Für die Gewährung des Berufsschutzes als Facharbeiter reicht es nicht aus, wenn der Versicherte lediglich als Facharbeiter (hier: Waldfacharbeiter) geführt und bezahlt wurde. Erforderlich ist vielmehr die entsprechende Beschäftigung, dh die vollwertige Verrichtung der Facharbeitertätigkeit.

 

Orientierungssatz

Bisheriger Beruf - zumutbare Tätigkeiten.

 

Normenkette

RVO § 1246 Abs. 2 S. 2 Fassung: 1957-02-23

 

Verfahrensgang

LSG Rheinland-Pfalz (Entscheidung vom 07.03.1977; Aktenzeichen L 2 J 170/76)

SG Koblenz (Entscheidung vom 22.09.1976; Aktenzeichen S 9 J 384/75)

 

Tenor

Auf die Revision des Klägers wird das Urteil des Landessozialgerichts Rheinland-Pfalz vom 7.März 1977 aufgehoben.

Der Rechtsstreit wird zur erneuten Verhandlung und Entscheidung an das Landessozialgericht zurückverwiesen.

 

Tatbestand

Die Beteiligten streiten darüber, ob dem Kläger die Versichertenrente wegen Berufsunfähigkeit nach § 1246 der Reichsversicherungsordnung (RVO) zusteht.

Der Kläger war zunächst in der Landwirtschaft und daneben bei der Forstverwaltung, danach im Baugewerbe und seit April 1962 bis zum 31. März 1977 ausschließlich bei der Forstverwaltung tätig.

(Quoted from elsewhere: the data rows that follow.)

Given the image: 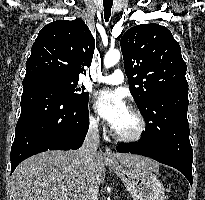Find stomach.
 Segmentation results:
<instances>
[{
  "label": "stomach",
  "mask_w": 205,
  "mask_h": 200,
  "mask_svg": "<svg viewBox=\"0 0 205 200\" xmlns=\"http://www.w3.org/2000/svg\"><path fill=\"white\" fill-rule=\"evenodd\" d=\"M113 172L123 181L133 200H165V188L155 170L149 167H122L111 164Z\"/></svg>",
  "instance_id": "obj_1"
}]
</instances>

Die Beklagte lehnte den am 28. März 1975 gestellten Rentenantrag mit Bescheid vom 11. Juni 1975 ab. Das Sozialgericht (SG) hat mit Urteil vom 22. September 1976 die Klage abgewiesen.

Das Landessozialgericht (LSG) hat mit Urteil vom 7. März 1977 die Berufung des Klägers zurückgewiesen. Zur Begründung hat es im wesentlichen ausgeführt, der Kläger, der seit November 1962 als Waldfacharbeiter geführt und bezahlt worden sei, könne noch verschiedene leichte Arbeiten verrichten, zB mit einfachen Handgriffen an Maschinen, vor allem an halbautomatischen, mit einfachem Sortieren und Auslesen, mit der Pflege leichter Geräte, mit Etikettieren, Abfüllen, Verwiegen, Löten, Wickeln, Stanzen von Kleinteilen und sogar einfache Montierarbeiten. Diese Tätigkeiten seien auch einem Facharbeiter zumutbar. Das Bundessozialgericht (BSG) habe die Tätigkeiten eines Verwiegers, Tafelführers, Schalttafel- oder Apparatewärters, eines einfachen Maschinisten und ähnliche Tätigkeiten einem Facharbeiter zugemutet. Daraus gehe hervor, daß die Anforderungen an eine zumutbare Tätigkeit über einen schlichten Menschenverstand (ohne ausgesprochene Fachkenntnis) kaum hinauszugehen brauchten, so daß dem Kläger die ihm gesundheitlich noch möglichen Tätigkeiten zumutbar seien. Er sei daher nicht berufsunfähig.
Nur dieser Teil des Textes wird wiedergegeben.